Lluvia es su estado habitual, cuando se cierra sobre sí misma en la seguridad de su andar cansino. Así va cumpliendo con sus objetivos domésticos de modo desapasionado y profesional, sin alteraciones especiales en su discurrir existencial. Todo sucede en el espejo fiel de la programación fría y matemática: el determinismo fatalista de África, la sosa y nihilista posmodernidad y el capitalismo neoliberal son ejemplos de esta cortina de lluvia cegadora, circular y pobre de la normalidad hogareña en zapatillas y romo pensamiento creativo.

No obstante, hay momentos en los que la dinámica prevista y previsible se enreda en sus propias inercias y arrasa con todo. La normalidad, presa de una locura repentina, sin líderes ni autorreferencias ni destino ni propósito, se convierte en fuego abrasador y fuga redentora. De las brasas y las cenizas surge una normalidad clónica y homóloga a la anterior, con idéntica memoria y maneras de gestionar su modus operandi. La ciencia inmoral de la bomba atómica, el imperialismo avasallador de Roma y USA, la esclavitud y explotación laboral, Hitler y el fascismo son hitos de esta enajenación brutal de la pasiva normalidad de cada día.

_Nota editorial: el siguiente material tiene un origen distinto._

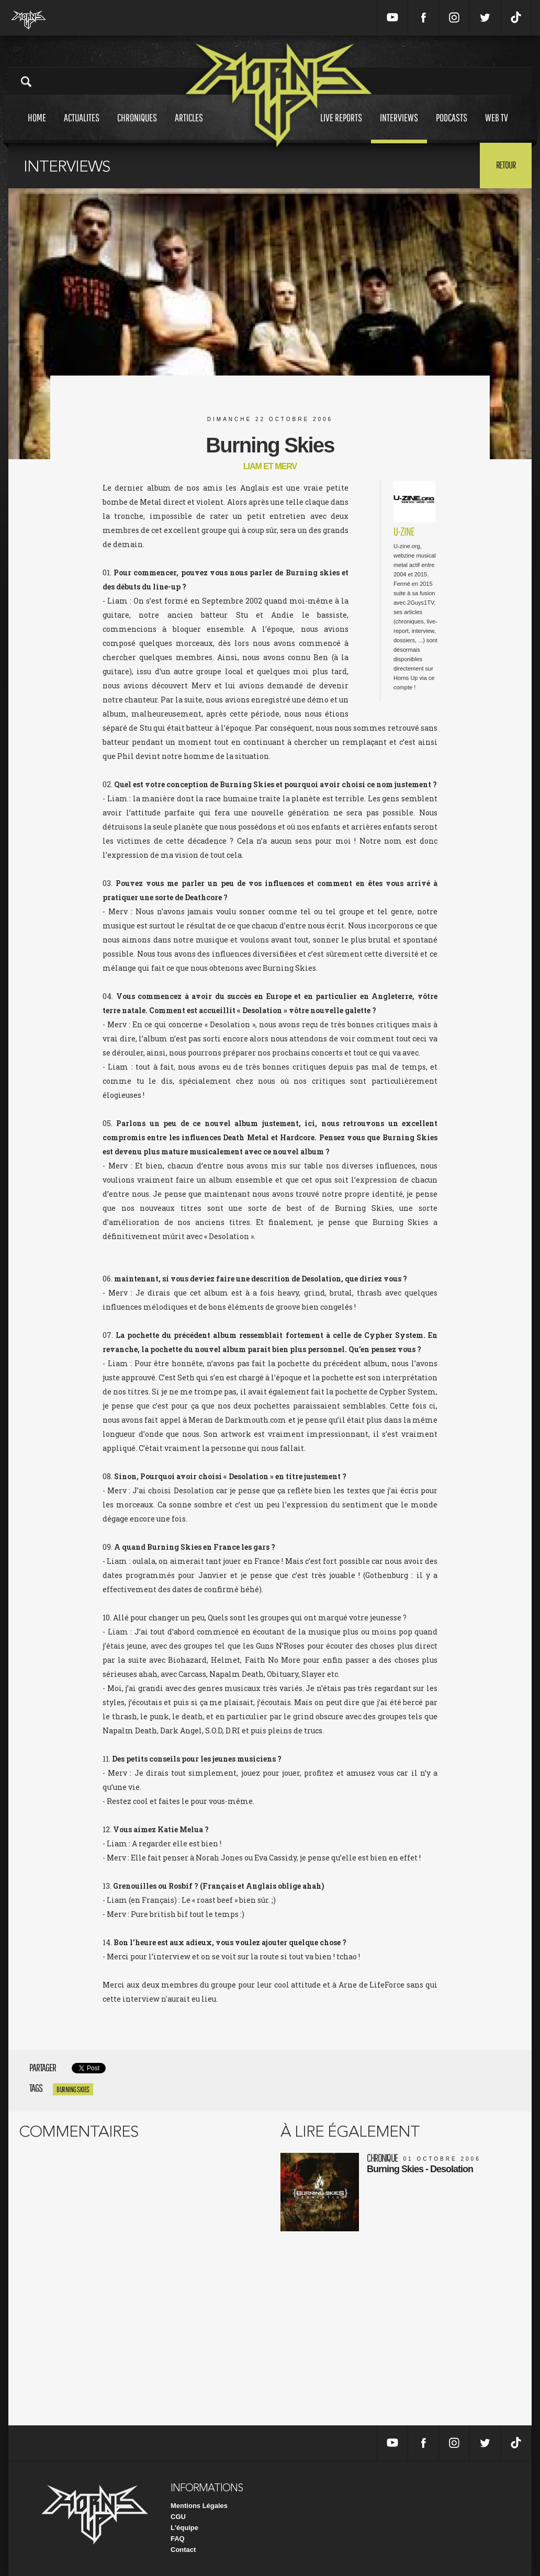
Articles (189, 127)
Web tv (496, 127)
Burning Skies (73, 2089)
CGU (178, 2517)
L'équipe (184, 2528)
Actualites (81, 127)
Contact (183, 2550)
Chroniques (137, 127)
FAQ (178, 2539)
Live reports (341, 127)
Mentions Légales (199, 2506)
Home (37, 127)
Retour (505, 165)
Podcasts (451, 127)
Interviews (399, 127)
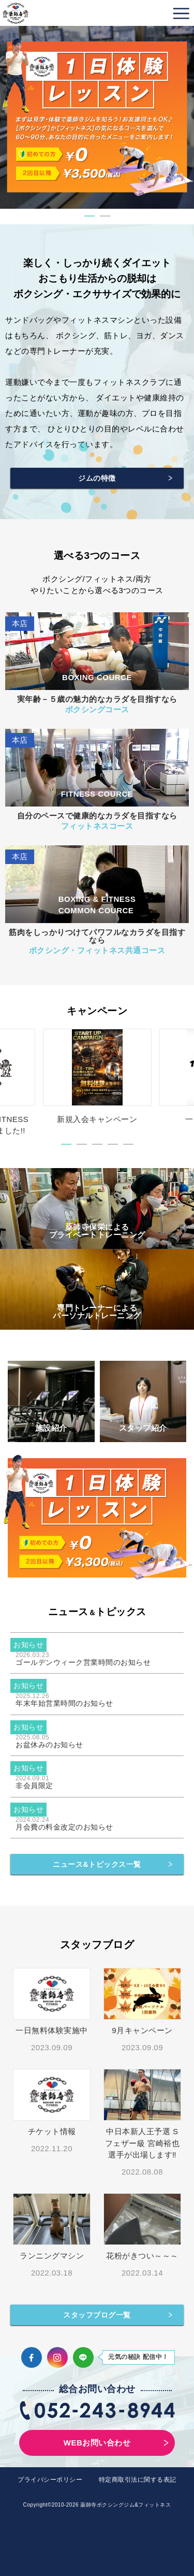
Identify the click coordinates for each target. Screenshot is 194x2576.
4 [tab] (113, 1144)
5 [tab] (128, 1144)
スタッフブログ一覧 (97, 2315)
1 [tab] (89, 216)
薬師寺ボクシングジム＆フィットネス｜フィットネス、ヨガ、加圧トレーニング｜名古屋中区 (15, 13)
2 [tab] (105, 216)
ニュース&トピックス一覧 (97, 1864)
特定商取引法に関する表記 (137, 2479)
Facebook (31, 2357)
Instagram (57, 2357)
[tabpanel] (97, 117)
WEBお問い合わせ (97, 2442)
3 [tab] (97, 1144)
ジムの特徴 (97, 478)
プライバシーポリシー (50, 2479)
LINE (83, 2357)
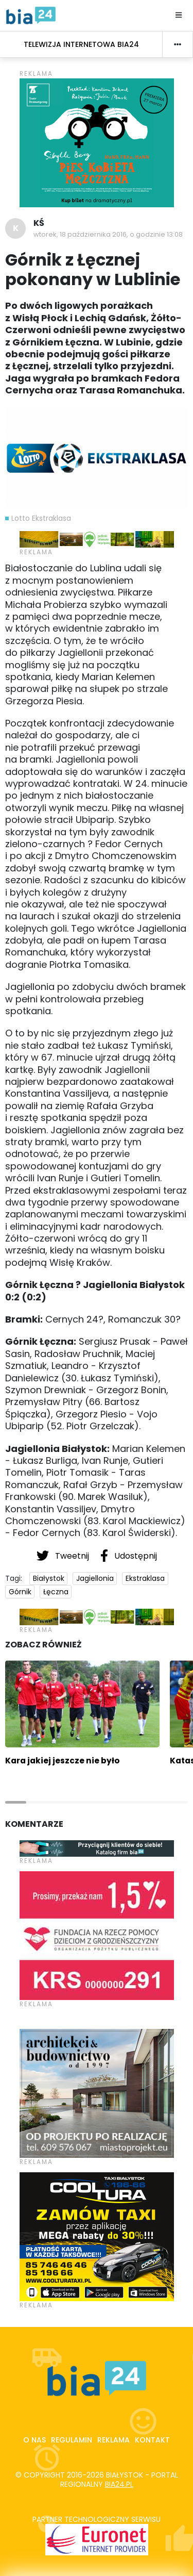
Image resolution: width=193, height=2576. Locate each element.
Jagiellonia (95, 1578)
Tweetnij (64, 1555)
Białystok (48, 1578)
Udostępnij (128, 1555)
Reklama (113, 2440)
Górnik (20, 1592)
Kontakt (152, 2440)
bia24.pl (119, 2484)
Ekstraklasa (145, 1578)
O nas (34, 2440)
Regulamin (71, 2440)
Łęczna (55, 1592)
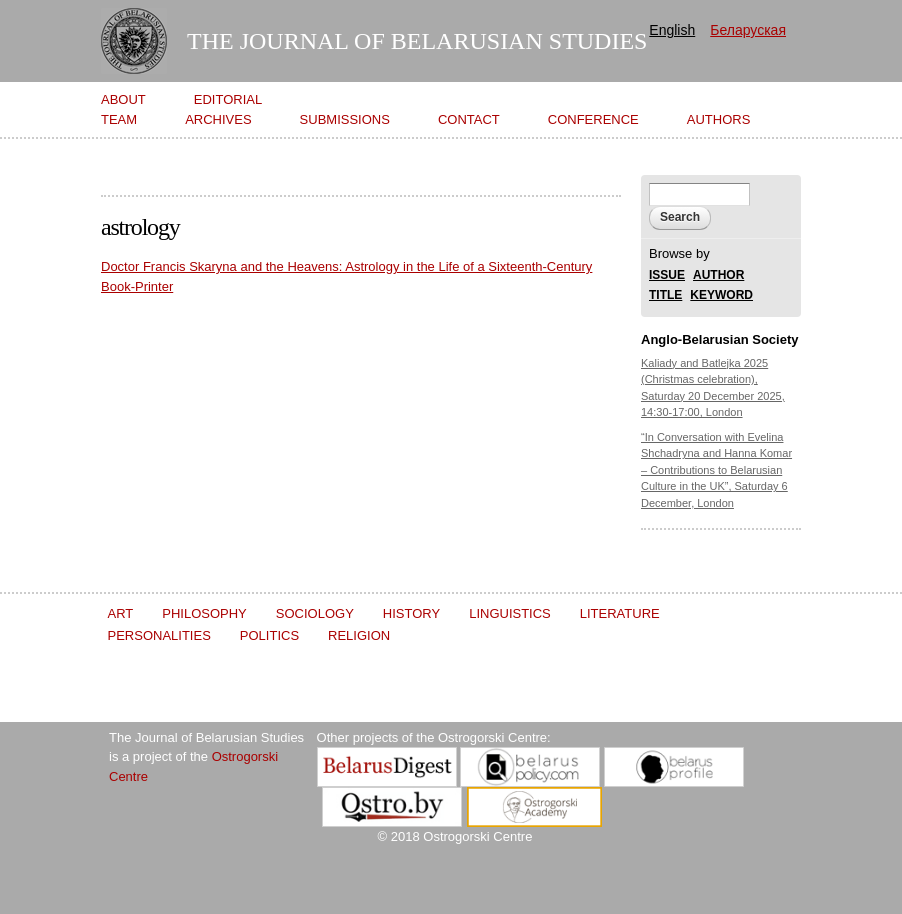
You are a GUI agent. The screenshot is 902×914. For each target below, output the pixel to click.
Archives (218, 119)
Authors (719, 119)
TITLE (665, 295)
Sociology (315, 613)
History (411, 613)
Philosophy (204, 613)
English (672, 30)
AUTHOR (718, 275)
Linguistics (510, 613)
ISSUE (667, 275)
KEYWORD (721, 295)
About (123, 99)
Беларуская (748, 30)
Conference (593, 119)
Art (121, 613)
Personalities (159, 635)
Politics (269, 635)
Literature (620, 613)
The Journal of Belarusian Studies (417, 41)
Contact (469, 119)
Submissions (345, 119)
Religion (359, 635)
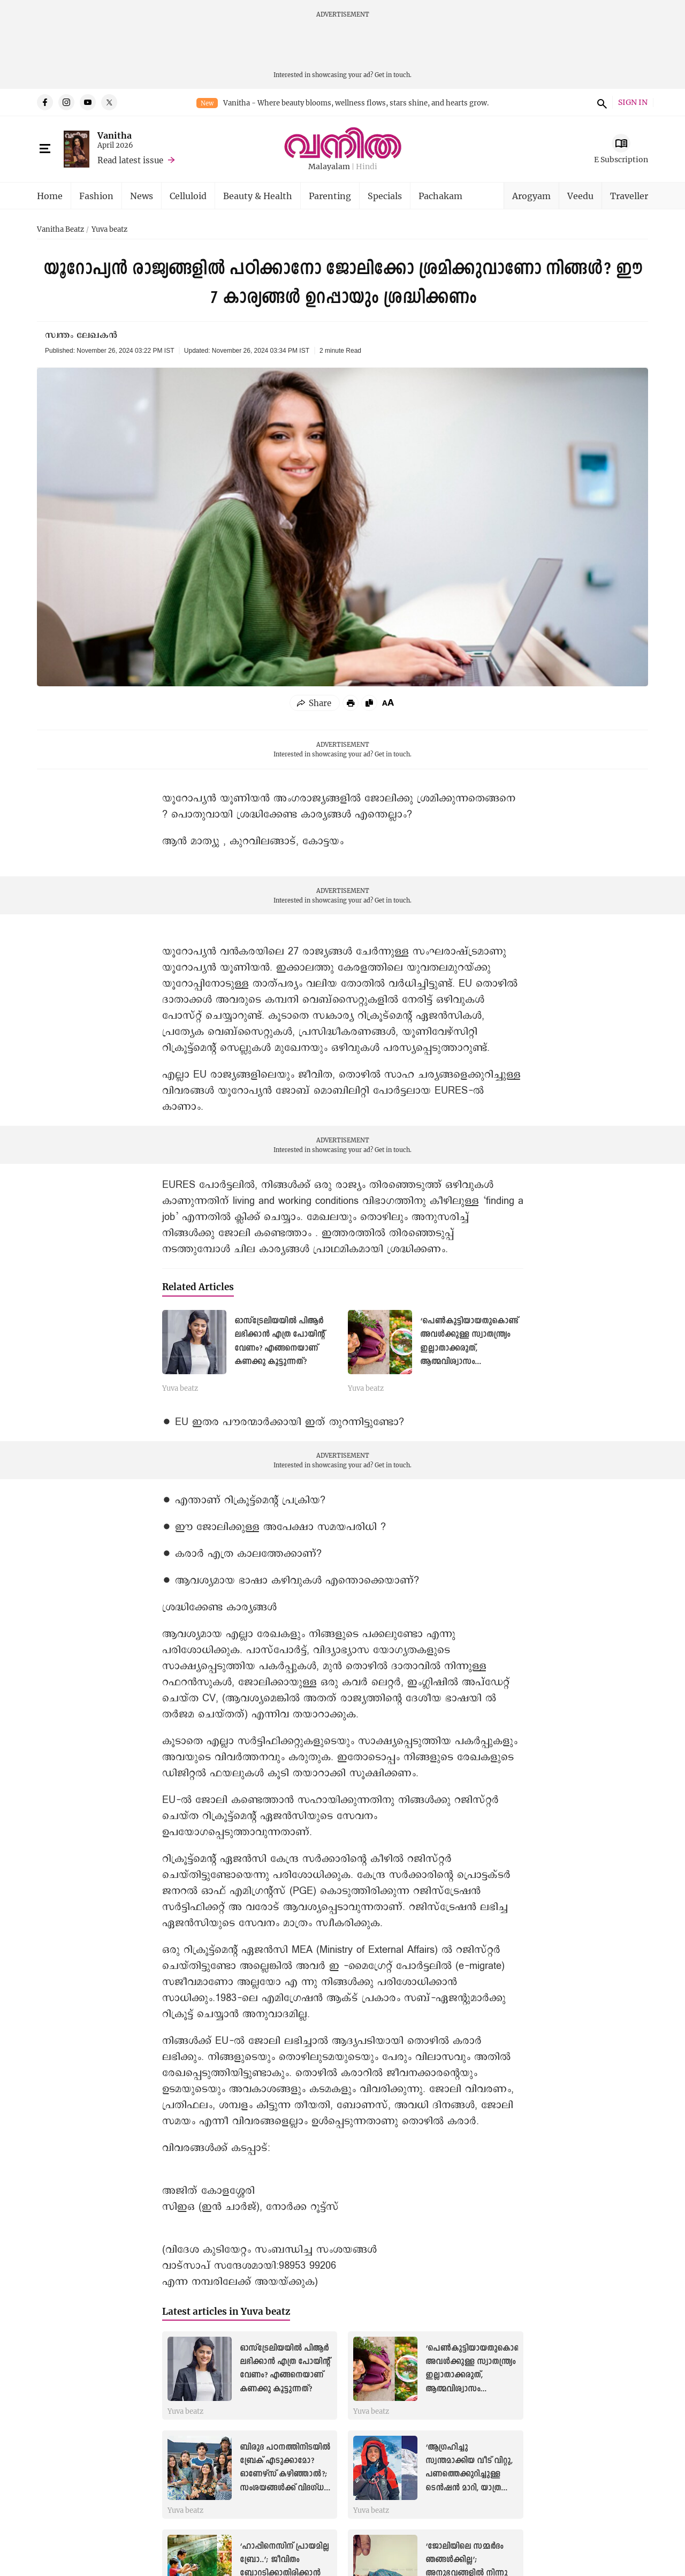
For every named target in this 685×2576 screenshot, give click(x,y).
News (141, 195)
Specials (385, 195)
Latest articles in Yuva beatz (226, 2311)
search (600, 102)
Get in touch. (393, 75)
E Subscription (621, 159)
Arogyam (531, 195)
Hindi (366, 166)
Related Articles (198, 1287)
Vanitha (114, 135)
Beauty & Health (257, 195)
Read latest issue (130, 160)
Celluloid (188, 195)
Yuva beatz (109, 229)
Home (50, 195)
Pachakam (440, 195)
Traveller (629, 195)
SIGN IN (633, 102)
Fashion (96, 195)
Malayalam (329, 166)
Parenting (330, 195)
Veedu (580, 195)
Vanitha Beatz (60, 229)
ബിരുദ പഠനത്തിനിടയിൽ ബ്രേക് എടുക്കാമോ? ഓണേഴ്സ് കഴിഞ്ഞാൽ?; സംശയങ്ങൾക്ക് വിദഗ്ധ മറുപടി (285, 2474)
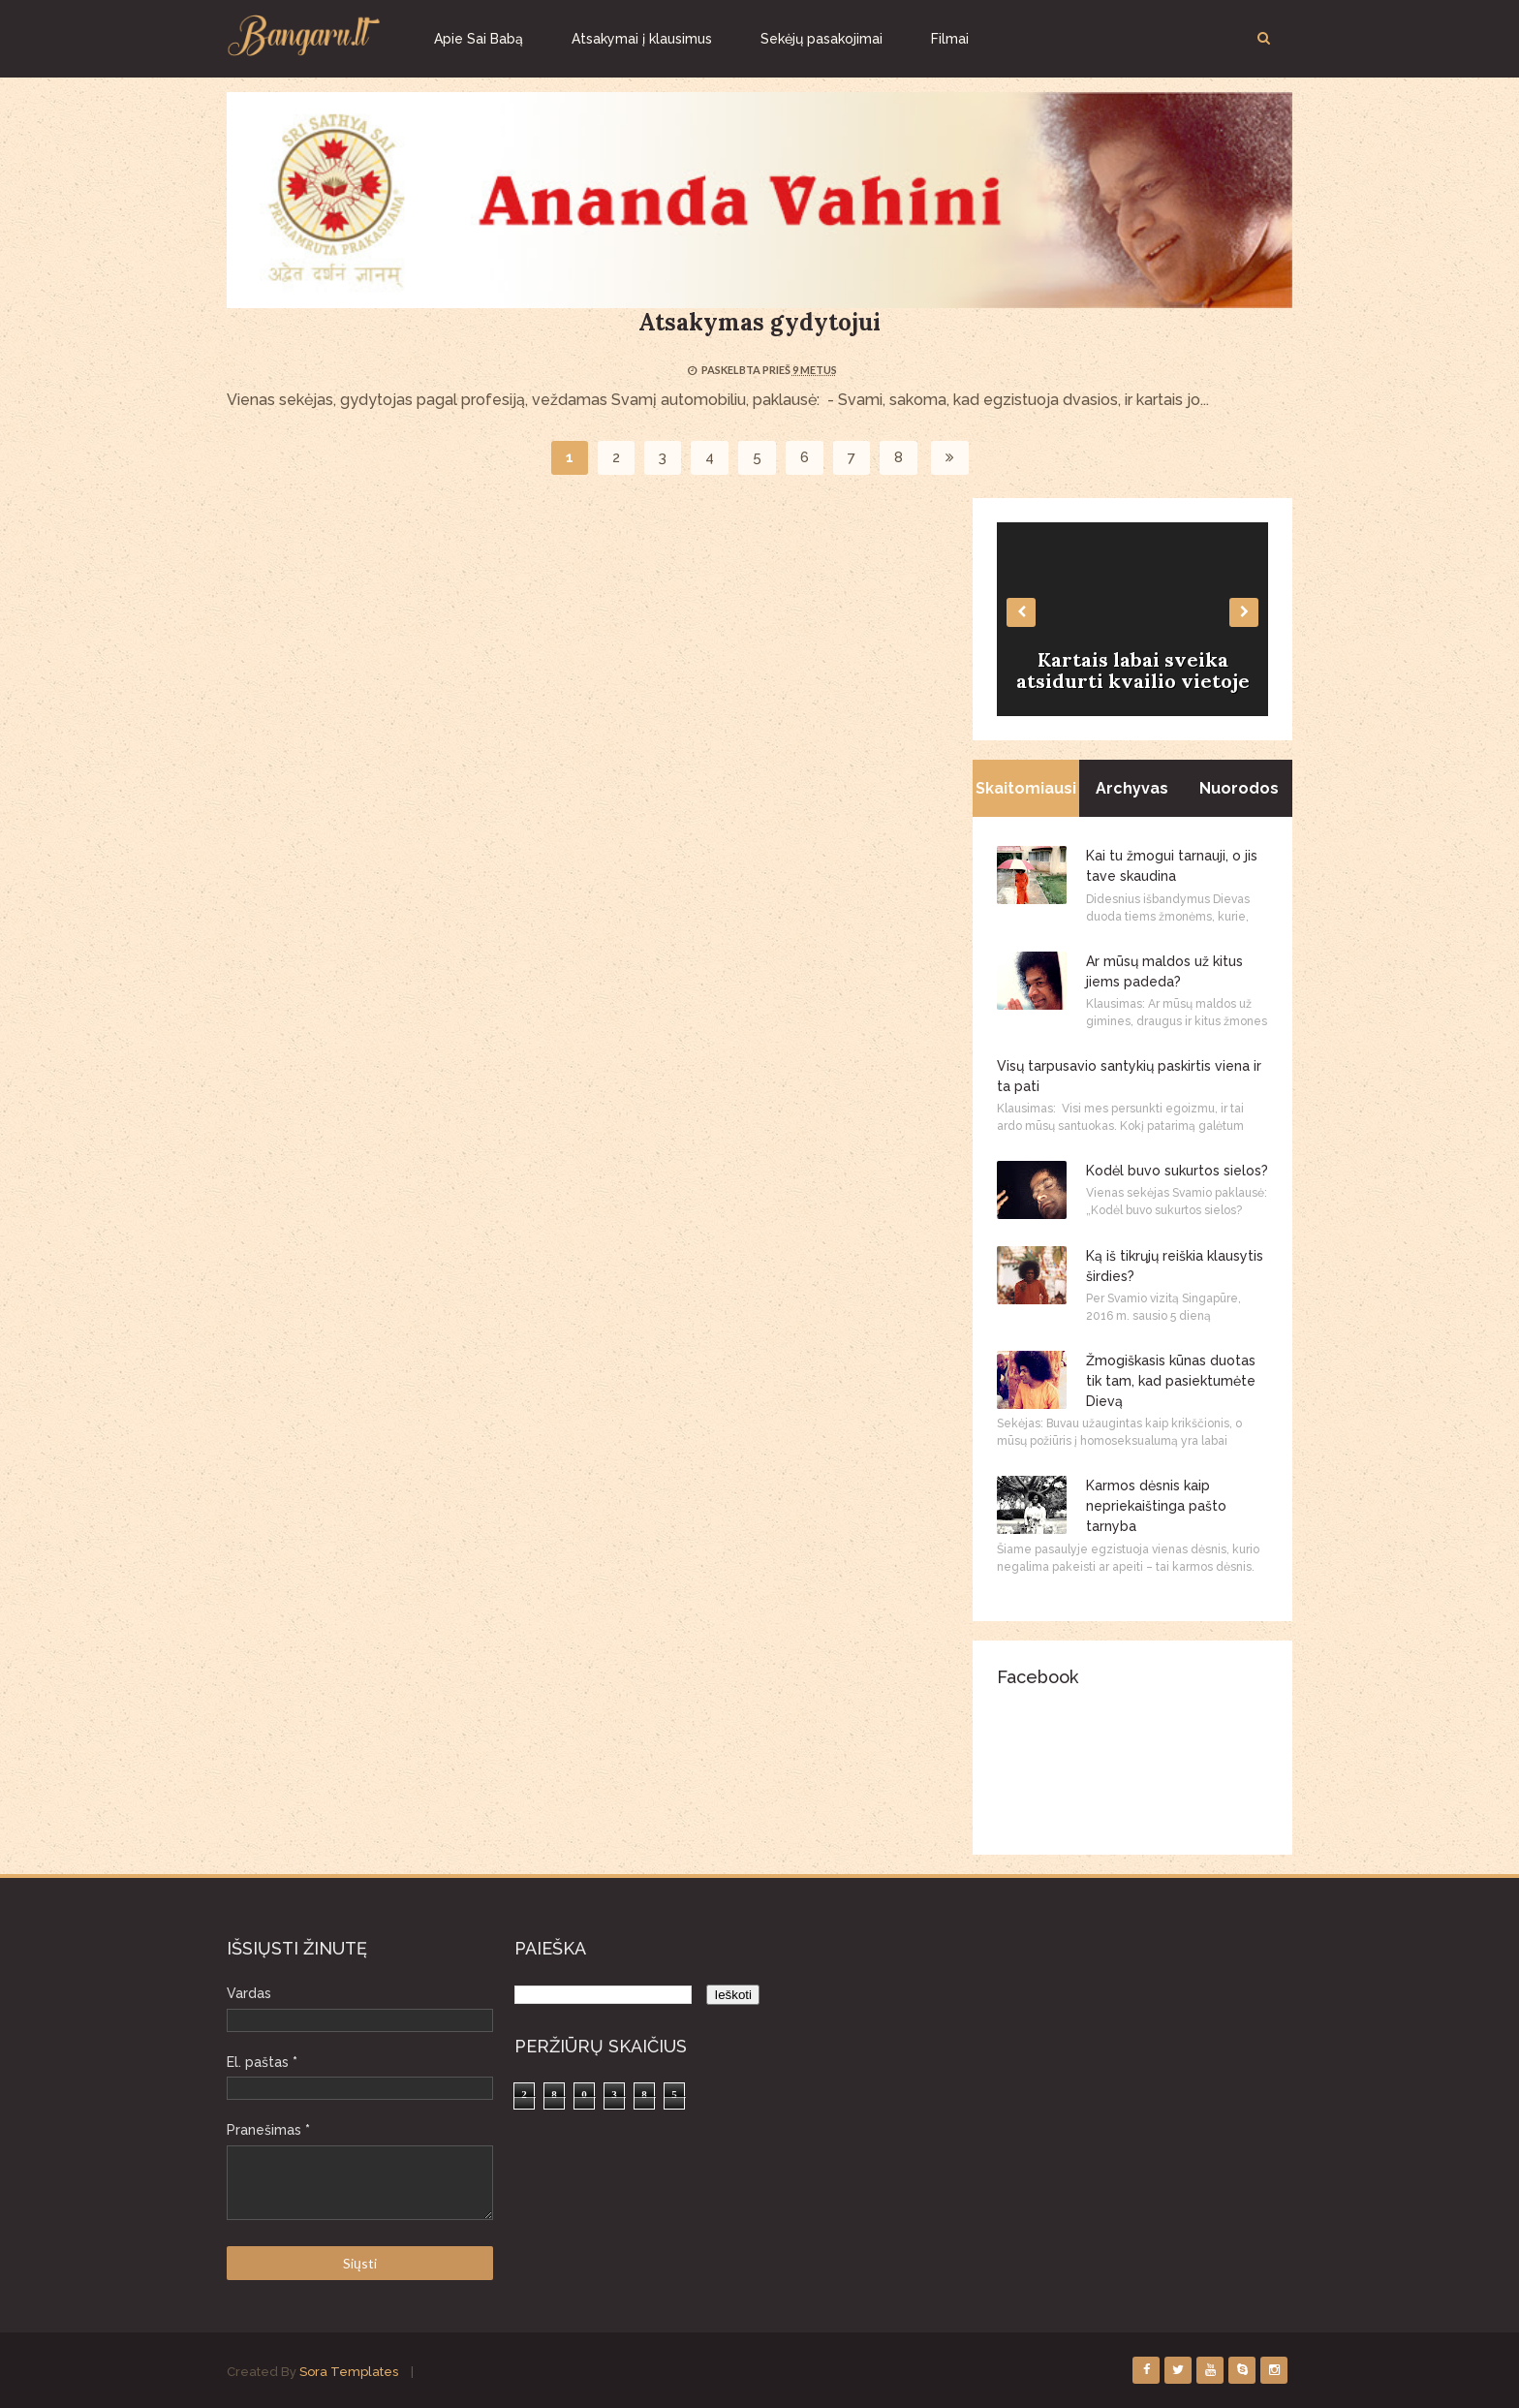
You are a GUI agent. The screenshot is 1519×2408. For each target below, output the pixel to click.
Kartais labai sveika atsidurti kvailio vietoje (1133, 670)
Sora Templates (348, 2371)
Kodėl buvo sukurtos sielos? (1177, 1170)
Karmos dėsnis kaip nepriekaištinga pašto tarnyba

Una tercera versión de la estructura de hecho que estamos analizando aquí se refiere a la normalidad-viento, instantes de desavenencia radical múltiple o ruptura donde su conciencia acumula tensiones hasta un punto de temperatura crítica de implosión o búsqueda urgente de nuevos horizontes. La normalidad, en su potencialidad fáctica de viento, adopta una fórmula abierta y democrática: los elementos se agrupan por afinidades e intereses sectoriales entablando diálogo entre sí. Son los individuos icónicos señalados en párrafos precedentes, el malo, la víctima y el héroe, que han trastocado y confundido sus valores éticos performativos en un escenario original de mutuo enriquecimiento y sincera discordia.

Ese discurso a varias bandas suele aportar sangre nueva a la vieja normalidad, impulsando con bríos renovados las velas que empujan su navegación desde hace miles de años. La filosofía griega, el primer cristianismo de las catacumbas, la singularidad y pequeñez grandiosa y excepcional de Cuba y Marx pueden citarse como epítomes señeras de la normalidad en su advocación transformadora de viento que inaugura normalidades transgresoras de nuevo cuño.

A pesar de ello, la normalidad que sobreviene de los vientos saludables o huracanados, aun cualitativamente mejorada, irá diluyendo en su cuerpo las viandas conceptuales recién deglutidas para apuntalar una estructura que, por vicio, corrupción o erosión de sus principios,  precipitará otra normalidad con un amor propio desmesurado: toda normalidad, en su fase de madurez, alcanza por sí misma una querencia de tal naturaleza extrema a la mencionada.

De toda normalidad nace un esquema de rutinas, tendencias y modas singulares e intransferibles, de única e irreversible lectura. Es el orden frente al caos de los periodos de transición. Escapar de la normalidad y volver a ella es el código de barras binario que posibilita la correcta lectura de la sorda dictadura de la normalidad histórica.

La normalidad ahorma conciencias, actitudes y formas de pensar, provocando la neutralización de contrarios dentro de un orden previamente establecido por convenciones culturales, controles políticos e interpretaciones ideológicas dominantes inscritas en el binomio poder-súbdito (o ciudadano si así se prefiere).

La normalidad es una institución humana casi invisible que condiciona todos los avatares del complejo devenir histórico. Escapar de la normalidad siempre resulta factible, pero más tarde o más temprano se vuelve a otra nueva-vieja normalidad. Lo importante estriba en conocer en qué ola metafórica estamos cabalgando hoy mismo: lluvia, fuego o viento. La política auténtica (de izquierdas) es precisamente eso: determinar el momento exacto y dinámico del ahora, viendo de dónde venimos y construyendo dialécticamente el adónde queremos o pretendemos ir. Sin voluntad política de ruptura con la normalidad factual vigente, toda acción morirá en sus propios orígenes o esquemas teóricos. La normalidad es como un buque insignia majestuoso y fatuo: su vanidad insufrible puede con (casi) todo.